Unfortunately, the filtering also removes the ability to identify anomalies where the individual failure may not be meaningful, but where a pattern over time could point to an area of improvement. If we want to raise our uptime, we have to evaluate more of the noise and signals, but no matter how much we increase our staff, it will never be enough. As a result, we’re missing issues because we don’t have the human capacity to chase down every single anomaly. 

Enter Halcyon

This is where AI solutions go from the theoretical to the practical. Using automation, robotics and large language models (LLMs), our Observability Team partnered with the Integrated Operations Center (think of an advanced NOC) to develop Halcyon. Halcyon is an in-house solution that can sort through millions of noisy signals, determine whether there are patterns and/or something more latent in the noise, and surface the problem so it can be addressed.

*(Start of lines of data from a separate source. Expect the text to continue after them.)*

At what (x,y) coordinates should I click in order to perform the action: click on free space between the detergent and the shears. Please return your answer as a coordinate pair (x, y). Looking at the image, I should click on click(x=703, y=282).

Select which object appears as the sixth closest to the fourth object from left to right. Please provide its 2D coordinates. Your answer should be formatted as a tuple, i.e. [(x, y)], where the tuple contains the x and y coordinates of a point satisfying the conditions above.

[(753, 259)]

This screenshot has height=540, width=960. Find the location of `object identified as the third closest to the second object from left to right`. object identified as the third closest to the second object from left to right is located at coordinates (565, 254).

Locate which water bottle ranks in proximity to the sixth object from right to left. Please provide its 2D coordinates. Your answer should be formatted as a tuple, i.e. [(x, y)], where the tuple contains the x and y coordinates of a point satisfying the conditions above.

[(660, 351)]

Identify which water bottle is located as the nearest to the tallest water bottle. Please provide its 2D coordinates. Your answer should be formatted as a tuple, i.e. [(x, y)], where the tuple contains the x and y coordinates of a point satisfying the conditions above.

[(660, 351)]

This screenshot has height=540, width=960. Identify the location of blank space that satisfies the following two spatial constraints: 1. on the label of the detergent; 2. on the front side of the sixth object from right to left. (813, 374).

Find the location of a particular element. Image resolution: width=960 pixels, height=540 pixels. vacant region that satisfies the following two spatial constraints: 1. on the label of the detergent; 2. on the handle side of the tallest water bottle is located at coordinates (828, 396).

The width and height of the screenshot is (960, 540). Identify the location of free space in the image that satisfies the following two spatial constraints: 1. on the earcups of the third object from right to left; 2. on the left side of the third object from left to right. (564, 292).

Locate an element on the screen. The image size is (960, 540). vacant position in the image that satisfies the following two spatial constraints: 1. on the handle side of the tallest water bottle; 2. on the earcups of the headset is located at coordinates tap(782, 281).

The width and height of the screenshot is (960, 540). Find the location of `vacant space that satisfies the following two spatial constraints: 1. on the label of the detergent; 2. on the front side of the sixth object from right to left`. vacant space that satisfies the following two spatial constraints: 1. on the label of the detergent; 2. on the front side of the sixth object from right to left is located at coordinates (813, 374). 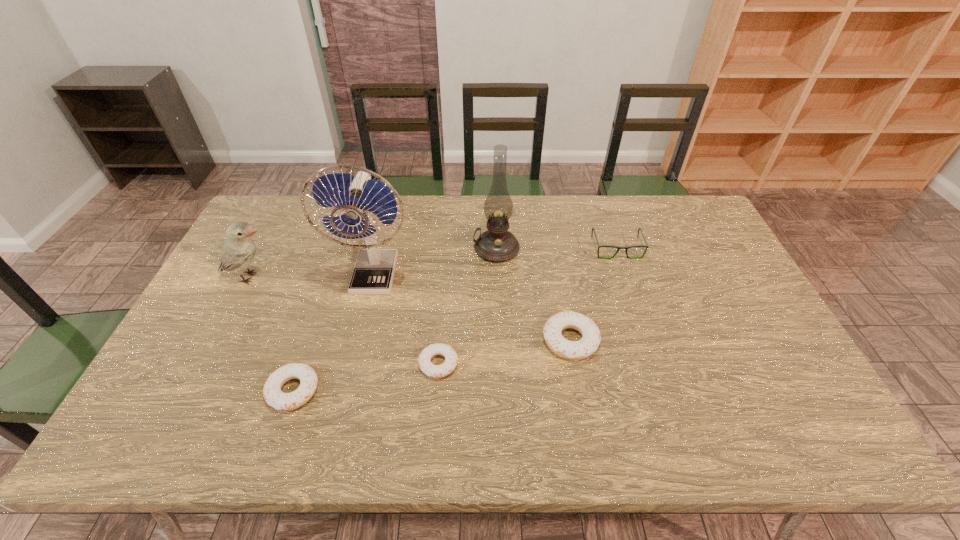 Please point out where to position a new doughnut on the right to maintain spacing. Please provide its 2D coordinates. Your answer should be formatted as a tuple, i.e. [(x, y)], where the tuple contains the x and y coordinates of a point satisfying the conditions above.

Halcyon uses an open source LLM, installed in-house and trained on all of our software, data, alerts, runbooks and customers. It knows even more than a human technician because it knows source code, so it can identify a problem, look up the code where it failed, devise recommended solutions and drive those solutions. With its speed and power, Halcyon can investigate every single anomaly — each one of those 800,000 blips we discussed earlier.

If the problem warrants human intervention, Halcyon surfaces it up to a technician and explains why it’s a problem, what’s happening and what should be done about it. As Halcyon recommends a course of action, it includes its train of thought that led to that conclusion and the specific logs to validate its conclusion. It can do this analysis for the several components concurrently, dramatically reducing the time that a technician has to walk through the flow for every component one at a time.

In fact, Halcyon can eliminate the need for human intervention altogether, including in interactions with customers. If it identifies a problem at the customer’s end, Halcyon can put together and send an email with evidence of the problem along with solutions to the customer directly.

There’s a closed feedback loop on Halcyon’s recommendations, allowing the model to improve over time. It can identify software defects and create cases for development or identify issues and create cases for the IOC. And we’re now enabling Halcyon to self-heal the infrastructure, meaning initiate action on its own recommendations.

Halcyon will help us analyze all of the data more than 50% faster — a meaningful improvement — with every minute it saves resulting in nearly 10,000 users accessing their money and moving a total of nearly $10 million. 

Although Halcyon will allow us to investigate another quarter million events, we are targeting an overall reduction in alerts escalated to humans by 25% in Q1/2025, and 50% by end of Q2/2025. It’s important to note that we’re not just using our innovations to increase efficiencies, we’re also improving customer service. 

More important, Halcyon will serve as a platform for future innovation — allowing us to extend its impact further into intelligent automation.

In short, Halcyon is doing all the things we wish we could do if we just had a hundred more people — for less than $25,000 annually. That’s the power of AI.